REQUIRED ACTION: The lines to be copied are those below that contain "diamond".

DATA EXTRACT:
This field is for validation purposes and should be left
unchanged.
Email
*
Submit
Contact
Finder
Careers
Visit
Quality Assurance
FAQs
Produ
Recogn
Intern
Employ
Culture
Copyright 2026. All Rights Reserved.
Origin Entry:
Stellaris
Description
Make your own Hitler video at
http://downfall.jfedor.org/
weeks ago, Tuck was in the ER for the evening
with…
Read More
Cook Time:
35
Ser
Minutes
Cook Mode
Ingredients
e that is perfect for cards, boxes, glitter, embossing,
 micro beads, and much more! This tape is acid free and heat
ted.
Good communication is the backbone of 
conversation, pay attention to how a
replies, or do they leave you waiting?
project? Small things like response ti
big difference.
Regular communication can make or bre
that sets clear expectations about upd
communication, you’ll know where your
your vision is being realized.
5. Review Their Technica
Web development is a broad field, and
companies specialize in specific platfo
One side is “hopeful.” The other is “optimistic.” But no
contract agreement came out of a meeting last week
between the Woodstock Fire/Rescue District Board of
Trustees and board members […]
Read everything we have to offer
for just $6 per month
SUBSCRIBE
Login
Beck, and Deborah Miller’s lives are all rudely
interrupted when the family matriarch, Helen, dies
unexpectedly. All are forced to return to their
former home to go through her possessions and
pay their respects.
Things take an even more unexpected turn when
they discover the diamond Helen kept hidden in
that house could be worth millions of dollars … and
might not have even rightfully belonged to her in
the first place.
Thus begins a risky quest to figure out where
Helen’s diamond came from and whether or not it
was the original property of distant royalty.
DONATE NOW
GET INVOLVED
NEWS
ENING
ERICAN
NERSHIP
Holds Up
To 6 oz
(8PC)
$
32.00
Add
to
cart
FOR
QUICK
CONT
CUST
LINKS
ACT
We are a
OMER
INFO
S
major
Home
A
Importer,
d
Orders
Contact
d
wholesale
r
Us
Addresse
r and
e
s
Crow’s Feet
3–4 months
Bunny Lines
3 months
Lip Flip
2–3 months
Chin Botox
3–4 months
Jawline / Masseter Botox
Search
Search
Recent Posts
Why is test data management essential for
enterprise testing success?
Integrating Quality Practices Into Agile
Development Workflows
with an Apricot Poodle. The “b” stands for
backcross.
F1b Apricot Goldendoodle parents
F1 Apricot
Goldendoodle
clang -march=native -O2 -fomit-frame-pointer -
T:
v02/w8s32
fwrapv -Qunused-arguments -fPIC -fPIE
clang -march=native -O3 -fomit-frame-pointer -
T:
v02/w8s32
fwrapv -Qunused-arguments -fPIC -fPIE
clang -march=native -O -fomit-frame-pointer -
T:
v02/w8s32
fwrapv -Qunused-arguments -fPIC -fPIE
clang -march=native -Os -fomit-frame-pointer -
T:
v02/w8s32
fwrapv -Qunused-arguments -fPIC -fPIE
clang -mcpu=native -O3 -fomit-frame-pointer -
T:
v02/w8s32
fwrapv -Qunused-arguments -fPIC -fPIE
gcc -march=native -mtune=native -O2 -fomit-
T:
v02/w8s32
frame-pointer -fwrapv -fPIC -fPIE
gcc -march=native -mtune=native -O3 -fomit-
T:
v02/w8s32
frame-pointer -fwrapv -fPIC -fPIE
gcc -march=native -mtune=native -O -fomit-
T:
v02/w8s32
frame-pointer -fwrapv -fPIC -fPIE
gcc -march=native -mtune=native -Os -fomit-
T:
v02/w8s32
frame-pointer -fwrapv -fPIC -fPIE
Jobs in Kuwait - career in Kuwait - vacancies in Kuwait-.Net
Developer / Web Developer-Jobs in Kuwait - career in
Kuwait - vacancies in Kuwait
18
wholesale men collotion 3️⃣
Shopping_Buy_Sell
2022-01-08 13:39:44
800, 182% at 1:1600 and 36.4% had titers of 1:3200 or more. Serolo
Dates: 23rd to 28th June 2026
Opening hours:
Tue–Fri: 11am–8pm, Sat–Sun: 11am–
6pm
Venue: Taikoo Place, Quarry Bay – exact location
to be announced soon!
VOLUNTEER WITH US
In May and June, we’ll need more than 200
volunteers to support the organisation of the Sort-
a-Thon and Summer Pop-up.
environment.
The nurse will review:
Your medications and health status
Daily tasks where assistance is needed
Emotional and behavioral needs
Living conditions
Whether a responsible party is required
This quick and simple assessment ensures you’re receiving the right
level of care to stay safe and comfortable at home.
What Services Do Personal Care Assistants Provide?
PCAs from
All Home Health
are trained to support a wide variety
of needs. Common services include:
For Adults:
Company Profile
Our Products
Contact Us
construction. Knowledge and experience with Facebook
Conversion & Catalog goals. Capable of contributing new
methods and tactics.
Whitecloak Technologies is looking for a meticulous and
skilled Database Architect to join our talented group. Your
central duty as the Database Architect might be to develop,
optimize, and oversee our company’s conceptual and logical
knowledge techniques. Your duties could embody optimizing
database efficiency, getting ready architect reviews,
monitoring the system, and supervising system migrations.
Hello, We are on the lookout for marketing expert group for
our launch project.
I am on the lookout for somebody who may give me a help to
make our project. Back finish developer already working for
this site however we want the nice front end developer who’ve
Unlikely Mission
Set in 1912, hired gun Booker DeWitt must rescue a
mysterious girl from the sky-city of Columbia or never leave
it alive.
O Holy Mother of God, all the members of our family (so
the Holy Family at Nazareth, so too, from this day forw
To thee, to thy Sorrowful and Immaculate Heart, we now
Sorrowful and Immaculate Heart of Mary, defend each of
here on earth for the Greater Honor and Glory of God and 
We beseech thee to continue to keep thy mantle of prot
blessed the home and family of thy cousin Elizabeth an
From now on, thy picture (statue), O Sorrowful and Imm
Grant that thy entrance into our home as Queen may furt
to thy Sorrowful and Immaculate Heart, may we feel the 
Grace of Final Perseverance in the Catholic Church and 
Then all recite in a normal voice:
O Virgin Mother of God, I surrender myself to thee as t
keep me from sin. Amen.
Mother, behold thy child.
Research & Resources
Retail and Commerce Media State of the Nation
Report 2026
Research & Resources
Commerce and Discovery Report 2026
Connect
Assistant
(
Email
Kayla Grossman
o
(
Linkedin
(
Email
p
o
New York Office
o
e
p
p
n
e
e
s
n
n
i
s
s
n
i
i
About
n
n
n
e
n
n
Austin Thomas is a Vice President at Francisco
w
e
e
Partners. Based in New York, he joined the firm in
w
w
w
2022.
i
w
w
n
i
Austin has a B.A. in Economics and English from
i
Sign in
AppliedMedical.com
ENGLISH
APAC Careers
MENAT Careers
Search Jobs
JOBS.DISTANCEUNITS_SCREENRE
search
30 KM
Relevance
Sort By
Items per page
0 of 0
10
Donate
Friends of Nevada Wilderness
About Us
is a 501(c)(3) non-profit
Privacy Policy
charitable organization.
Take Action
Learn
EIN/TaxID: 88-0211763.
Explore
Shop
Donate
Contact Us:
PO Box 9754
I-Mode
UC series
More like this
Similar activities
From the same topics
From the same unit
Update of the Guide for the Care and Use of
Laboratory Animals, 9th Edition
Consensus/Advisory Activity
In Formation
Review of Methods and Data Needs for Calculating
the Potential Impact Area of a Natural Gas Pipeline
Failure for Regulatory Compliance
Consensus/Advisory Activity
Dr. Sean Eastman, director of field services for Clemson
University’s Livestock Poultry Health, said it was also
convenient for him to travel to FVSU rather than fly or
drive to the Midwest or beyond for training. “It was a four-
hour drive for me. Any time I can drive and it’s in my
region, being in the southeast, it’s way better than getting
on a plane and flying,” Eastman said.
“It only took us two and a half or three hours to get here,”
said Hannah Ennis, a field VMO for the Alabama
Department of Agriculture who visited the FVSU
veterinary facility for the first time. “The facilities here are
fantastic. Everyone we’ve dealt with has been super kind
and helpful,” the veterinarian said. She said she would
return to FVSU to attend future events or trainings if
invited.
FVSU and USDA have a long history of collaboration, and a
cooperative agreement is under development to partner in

REPLY TO THE TASK:
they discover the diamond Helen kept hidden in
Helen’s diamond came from and whether or not it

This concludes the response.